> _Exercise directions_:
The answer must consist only of the lines in the records below from the line with "frameworks like Laravel" to the line with "https://www.tuscaloosaapartmentguide.com/MobileDefault.as", both included, copied word for word with every picture left out.

> _Stored data entries_:
────────

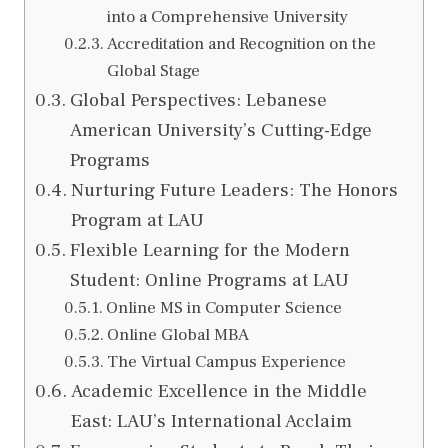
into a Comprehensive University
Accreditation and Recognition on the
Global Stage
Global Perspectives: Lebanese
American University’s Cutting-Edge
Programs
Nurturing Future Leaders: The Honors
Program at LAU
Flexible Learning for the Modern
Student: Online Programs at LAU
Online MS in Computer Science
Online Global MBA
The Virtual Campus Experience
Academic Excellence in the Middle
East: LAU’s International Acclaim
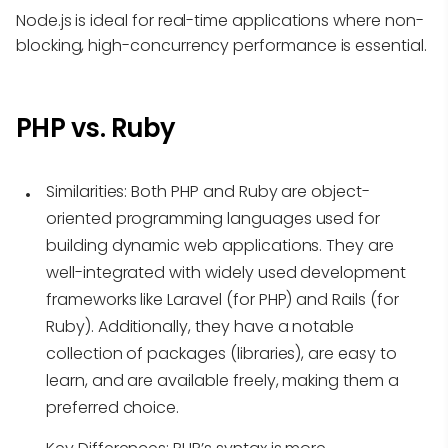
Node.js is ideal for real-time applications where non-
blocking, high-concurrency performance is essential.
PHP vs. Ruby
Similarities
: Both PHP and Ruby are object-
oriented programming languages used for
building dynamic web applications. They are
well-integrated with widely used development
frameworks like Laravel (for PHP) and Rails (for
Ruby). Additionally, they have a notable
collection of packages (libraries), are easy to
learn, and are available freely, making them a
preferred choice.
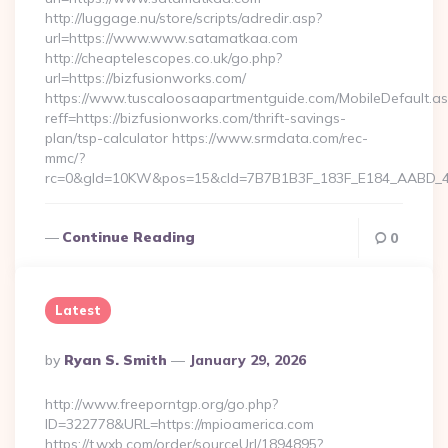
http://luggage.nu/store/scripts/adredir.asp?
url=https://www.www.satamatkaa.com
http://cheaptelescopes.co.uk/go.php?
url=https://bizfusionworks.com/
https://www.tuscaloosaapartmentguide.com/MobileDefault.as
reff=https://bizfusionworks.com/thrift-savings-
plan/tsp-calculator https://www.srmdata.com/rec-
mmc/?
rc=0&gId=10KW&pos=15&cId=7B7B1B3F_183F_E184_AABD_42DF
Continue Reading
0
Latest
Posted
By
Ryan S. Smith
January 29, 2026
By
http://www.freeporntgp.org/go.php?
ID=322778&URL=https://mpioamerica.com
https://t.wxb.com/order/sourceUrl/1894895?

────────

> _Task answer_:
frameworks like Laravel (for PHP) and Rails (for
Ruby). Additionally, they have a notable
collection of packages (libraries), are easy to
learn, and are available freely, making them a
preferred choice.
http://luggage.nu/store/scripts/adredir.asp?
url=https://www.www.satamatkaa.com
http://cheaptelescopes.co.uk/go.php?
url=https://bizfusionworks.com/
https://www.tuscaloosaapartmentguide.com/MobileDefault.as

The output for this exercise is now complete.